You may already have a publicly registered domain, or you are probably using a service such as DynDNS or FreeDNS that gives you automatic and *free* DNS registration and a public (sub)domain name that is valid on the Internet and can be used with your dynamic IP address that your ISP gives you.
Getting a SAN certificate however can be a showstopper: no-one offers limited time, free SAN certificate trial options. SAN certificates are extensively used by Exchange from version 2007 onwards, and you need a globally trusted certificate if you want to test your server with public services.
You can get, however, a free, trial Class 1 certificate, even for a full year if you go with StartCom, trusted all across the public Internet, that can be used for testing with public services such as Office 365 or any other public service.
At minimum, an Exchange system requires at least two namespaces:
– mail.yourdomain.tld (for example), used for access and SMTP transport.
– autodiscover.yourdomain.tld, used by the autodiscover service.
Here comes the trick: use autodiscover.yourdomain.tld instead of mail.yourdomain.tld. It’s a test environment, right? So it doesn’t matter whether you access your system via autodiscover.yourdomain.tld. Exchange doesn’t care either whether you use autodiscover.yourdomain.tld for access and transport on top of the autodiscover service for discovery and automatic configuration. It will not whinge if you configure, say, your external OWA with https://autodiscover.yourdomain.tld/owa – it will work just fine.

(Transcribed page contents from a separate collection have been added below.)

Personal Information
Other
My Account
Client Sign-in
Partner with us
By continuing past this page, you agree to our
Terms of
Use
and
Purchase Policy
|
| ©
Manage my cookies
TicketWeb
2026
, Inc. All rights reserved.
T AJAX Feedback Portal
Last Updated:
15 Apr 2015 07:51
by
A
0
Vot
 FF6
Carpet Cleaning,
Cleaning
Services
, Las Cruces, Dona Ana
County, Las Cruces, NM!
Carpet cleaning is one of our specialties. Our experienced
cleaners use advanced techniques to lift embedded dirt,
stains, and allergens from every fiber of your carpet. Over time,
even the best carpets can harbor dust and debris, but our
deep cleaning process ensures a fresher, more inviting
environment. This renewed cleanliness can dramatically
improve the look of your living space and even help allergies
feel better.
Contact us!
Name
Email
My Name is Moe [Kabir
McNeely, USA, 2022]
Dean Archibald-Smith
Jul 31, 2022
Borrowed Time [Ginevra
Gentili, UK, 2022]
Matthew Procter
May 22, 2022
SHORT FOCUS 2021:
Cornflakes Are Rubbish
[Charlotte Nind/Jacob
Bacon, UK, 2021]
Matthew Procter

And so will your test ADFS and DirSync with Office 365.
All you have to do is this:
- Configure all external (and/or internal) Exchange Web URLs to use autodiscover.yourdomain.tld, such as https://autodiscover.yourdomain.tld/owa.
- Obtain a free, single name Class 1 SSL certificate for autodiscover.yourdomain.tld, install it on your test Exchange server and assign it to Exchange services.
There you have it, enjoy your testing.